[DATA TO PROCESS Boundary: Start]
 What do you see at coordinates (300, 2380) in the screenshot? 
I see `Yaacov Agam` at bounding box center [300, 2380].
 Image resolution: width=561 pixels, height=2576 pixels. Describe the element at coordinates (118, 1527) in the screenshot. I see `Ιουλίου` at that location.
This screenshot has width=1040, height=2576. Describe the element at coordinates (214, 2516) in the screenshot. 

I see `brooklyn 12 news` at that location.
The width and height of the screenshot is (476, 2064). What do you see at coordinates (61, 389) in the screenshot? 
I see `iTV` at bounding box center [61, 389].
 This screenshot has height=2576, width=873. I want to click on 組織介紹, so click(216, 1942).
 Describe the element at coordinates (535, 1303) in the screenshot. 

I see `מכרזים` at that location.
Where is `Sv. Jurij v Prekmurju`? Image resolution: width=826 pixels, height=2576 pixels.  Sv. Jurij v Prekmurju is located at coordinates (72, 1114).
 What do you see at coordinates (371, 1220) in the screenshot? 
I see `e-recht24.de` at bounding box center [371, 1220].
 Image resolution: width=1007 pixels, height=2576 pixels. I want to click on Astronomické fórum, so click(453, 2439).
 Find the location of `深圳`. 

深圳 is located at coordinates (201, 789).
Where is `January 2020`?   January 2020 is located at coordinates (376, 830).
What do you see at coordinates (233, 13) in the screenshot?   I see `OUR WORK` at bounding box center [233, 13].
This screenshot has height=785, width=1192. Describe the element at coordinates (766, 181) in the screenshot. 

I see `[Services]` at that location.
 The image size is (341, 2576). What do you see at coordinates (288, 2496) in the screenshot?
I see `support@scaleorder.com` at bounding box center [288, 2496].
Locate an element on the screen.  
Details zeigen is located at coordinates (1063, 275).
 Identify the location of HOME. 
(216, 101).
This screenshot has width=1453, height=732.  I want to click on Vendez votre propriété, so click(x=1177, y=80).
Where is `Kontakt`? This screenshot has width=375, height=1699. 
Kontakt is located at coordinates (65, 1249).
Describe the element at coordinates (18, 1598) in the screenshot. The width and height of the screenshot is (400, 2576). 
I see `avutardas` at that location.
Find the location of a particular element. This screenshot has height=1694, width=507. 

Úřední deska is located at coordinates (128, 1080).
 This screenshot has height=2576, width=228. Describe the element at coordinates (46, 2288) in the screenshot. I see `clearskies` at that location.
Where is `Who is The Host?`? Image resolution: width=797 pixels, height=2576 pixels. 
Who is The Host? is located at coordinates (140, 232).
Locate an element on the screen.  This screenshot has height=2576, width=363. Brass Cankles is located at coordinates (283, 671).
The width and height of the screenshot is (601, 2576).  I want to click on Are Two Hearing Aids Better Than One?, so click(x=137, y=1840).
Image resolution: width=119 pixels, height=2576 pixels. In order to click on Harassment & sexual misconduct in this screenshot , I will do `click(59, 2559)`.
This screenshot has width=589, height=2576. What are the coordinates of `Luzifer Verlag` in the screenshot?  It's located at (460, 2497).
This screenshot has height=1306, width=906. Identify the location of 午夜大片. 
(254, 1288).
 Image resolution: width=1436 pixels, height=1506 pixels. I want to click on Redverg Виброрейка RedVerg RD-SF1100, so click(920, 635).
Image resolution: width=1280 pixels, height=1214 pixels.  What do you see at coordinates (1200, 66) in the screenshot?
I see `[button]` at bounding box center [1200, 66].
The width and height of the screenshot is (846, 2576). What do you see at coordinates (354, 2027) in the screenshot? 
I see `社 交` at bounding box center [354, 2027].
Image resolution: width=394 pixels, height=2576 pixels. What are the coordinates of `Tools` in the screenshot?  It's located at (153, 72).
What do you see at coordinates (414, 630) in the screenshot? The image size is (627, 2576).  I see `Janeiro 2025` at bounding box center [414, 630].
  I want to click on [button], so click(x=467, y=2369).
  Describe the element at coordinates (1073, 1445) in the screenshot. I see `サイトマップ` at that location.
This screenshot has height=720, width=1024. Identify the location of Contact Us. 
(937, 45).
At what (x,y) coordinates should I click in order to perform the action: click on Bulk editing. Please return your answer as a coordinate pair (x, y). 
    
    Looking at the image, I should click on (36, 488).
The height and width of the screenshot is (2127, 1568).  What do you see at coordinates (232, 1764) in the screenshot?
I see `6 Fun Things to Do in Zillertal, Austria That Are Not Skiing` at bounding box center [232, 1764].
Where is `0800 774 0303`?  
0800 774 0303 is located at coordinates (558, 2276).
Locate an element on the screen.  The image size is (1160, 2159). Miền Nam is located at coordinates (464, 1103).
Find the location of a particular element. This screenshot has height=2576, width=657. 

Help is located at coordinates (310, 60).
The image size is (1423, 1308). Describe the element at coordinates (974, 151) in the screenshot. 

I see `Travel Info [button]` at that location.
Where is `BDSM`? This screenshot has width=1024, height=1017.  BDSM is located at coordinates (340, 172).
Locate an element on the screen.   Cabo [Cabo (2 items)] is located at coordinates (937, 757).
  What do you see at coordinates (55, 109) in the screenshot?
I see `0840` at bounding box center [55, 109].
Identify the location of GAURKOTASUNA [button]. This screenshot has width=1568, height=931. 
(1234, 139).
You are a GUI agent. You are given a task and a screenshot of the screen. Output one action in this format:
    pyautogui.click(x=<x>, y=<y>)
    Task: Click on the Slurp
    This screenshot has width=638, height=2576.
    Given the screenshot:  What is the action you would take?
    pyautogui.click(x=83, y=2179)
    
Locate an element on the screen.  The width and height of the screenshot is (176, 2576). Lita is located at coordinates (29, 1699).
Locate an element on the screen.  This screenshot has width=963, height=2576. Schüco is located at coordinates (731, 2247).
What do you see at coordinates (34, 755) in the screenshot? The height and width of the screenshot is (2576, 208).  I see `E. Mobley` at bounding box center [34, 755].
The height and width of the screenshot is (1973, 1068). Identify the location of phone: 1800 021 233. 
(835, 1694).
[DATA TO PROCESS Boundary: End]
* _YOUR GOAL_: Restate, word for word and with nothing added, the lines from the beginning of the records above through the line that contains "What do you see at coordinates (233, 13)".

* _RESPONSE TO THE TASK_:
 What do you see at coordinates (300, 2380) in the screenshot? 
I see `Yaacov Agam` at bounding box center [300, 2380].
 Image resolution: width=561 pixels, height=2576 pixels. Describe the element at coordinates (118, 1527) in the screenshot. I see `Ιουλίου` at that location.
This screenshot has width=1040, height=2576. Describe the element at coordinates (214, 2516) in the screenshot. 

I see `brooklyn 12 news` at that location.
The width and height of the screenshot is (476, 2064). What do you see at coordinates (61, 389) in the screenshot? 
I see `iTV` at bounding box center [61, 389].
 This screenshot has height=2576, width=873. I want to click on 組織介紹, so click(216, 1942).
 Describe the element at coordinates (535, 1303) in the screenshot. 

I see `מכרזים` at that location.
Where is `Sv. Jurij v Prekmurju`? Image resolution: width=826 pixels, height=2576 pixels.  Sv. Jurij v Prekmurju is located at coordinates (72, 1114).
 What do you see at coordinates (371, 1220) in the screenshot? 
I see `e-recht24.de` at bounding box center [371, 1220].
 Image resolution: width=1007 pixels, height=2576 pixels. I want to click on Astronomické fórum, so click(453, 2439).
 Find the location of `深圳`. 

深圳 is located at coordinates (201, 789).
Where is `January 2020`?   January 2020 is located at coordinates (376, 830).
What do you see at coordinates (233, 13) in the screenshot?   I see `OUR WORK` at bounding box center [233, 13].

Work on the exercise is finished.